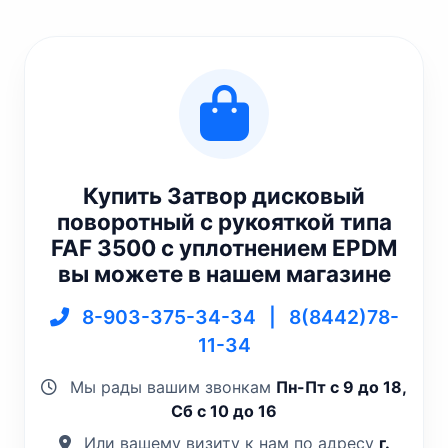
Купить Затвор дисковый
поворотный с рукояткой типа
FAF 3500 c уплотнением EPDM
вы можете в нашем магазине
8-903-375-34-34
|
8(8442)78-
11-34
Мы рады вашим звонкам
Пн-Пт с 9 до 18,
Сб с 10 до 16
Или вашему визиту к нам по адресу
г.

──────────────────────────────

• ASSIGNMENT: Give all the lines above again, character for character, without pictures.

• TASK ANSWER:
Купить Затвор дисковый
поворотный с рукояткой типа
FAF 3500 c уплотнением EPDM
вы можете в нашем магазине
8-903-375-34-34
|
8(8442)78-
11-34
Мы рады вашим звонкам
Пн-Пт с 9 до 18,
Сб с 10 до 16
Или вашему визиту к нам по адресу
г.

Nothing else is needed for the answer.